I tried to abstain from blogging about
this:
The Archbishop of Canterbury says the adoption of certain aspects of Sharia law in the UK "seems unavoidable".
Dr Rowan Williams told Radio 4's World at One that the UK has to "face up to the fact" that some of its citizens do not relate to the British legal system.
Dr Williams argues that adopting parts of Islamic Sharia law would help maintain social cohesion.
For example, Muslims could choose to have marital disputes or financial matters dealt with in a Sharia court.
I'm no fan of Williams or his
hyper-bigoted Church of England. But the hysteria, both in England and the blogosphere, over this uncontroversial statement has been astounding.

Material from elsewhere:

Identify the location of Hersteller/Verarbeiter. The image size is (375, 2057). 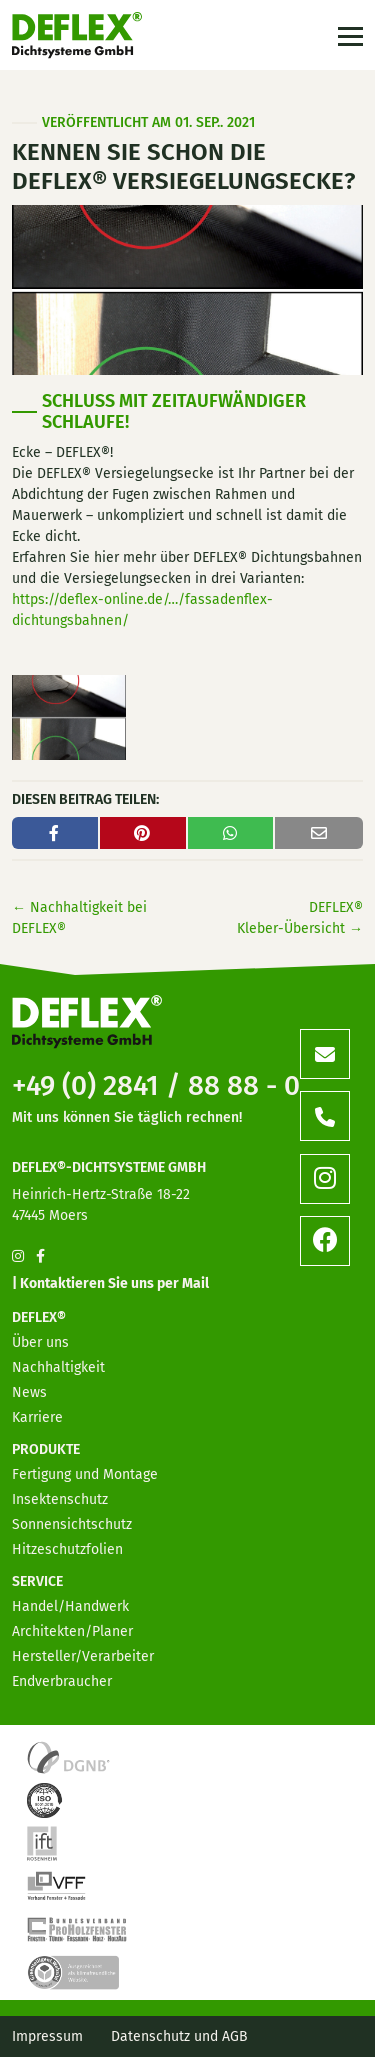 (83, 1656).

Sharia law is a code crafted by barbarians for barbarians. Point conceded. But that doesn't mean that said barbarians, assuming that they are competent, consenting adults, shouldn't be allowed to mutually agree to have their private disputes resolved by such a code -- even in a non-barbarian country such as the United Kingdom.
The idea of members of an insular religious community agreeing to private arbitration, often by religious elders, is hardly new or radical. Certain Jewish sects
do it. The Mormons
did it in the days before Utah statehood. The Mennonites have made conflict resolution a
central tenet of their faith.
Of course, the complicating factor for Muslims and Sharia is the notion of "competent consenting adults."
Executing gays,
stoning adulterers and
lashing the victim of a gang rape are certainly not arrangements that are entered into voluntary; they are imposed by government force. And these are obviously not the kinds of "alternative legal principles" that the West should adopt or even tolerate.
A gay adolescent
hanging from a noose is not a competent consenting adult. A Muslim woman (or worse,
a Muslim child) conscripted into an arranged marriage (or, worse, de facto sex slavery masquerading as "marriage") is not a competent consenting adult and should not be re-condemned to relying on goatherder justice in a non-goatherder society (or anywhere else, of course).
But if, for example, two Muslim neighbors have a property squabble, or two Muslim business partners want to dissolve their enterprise, or two
truly competent Muslim adults agree
a priori to rely on a Sharia court to hear any future divorce litigation, then where exactly is the "abomination"? Why the calls demanding Williams' ouster for stating the obvious?
Sharia undoubtedly deserves damnation -- in certain contexts. This simply isn't one of them.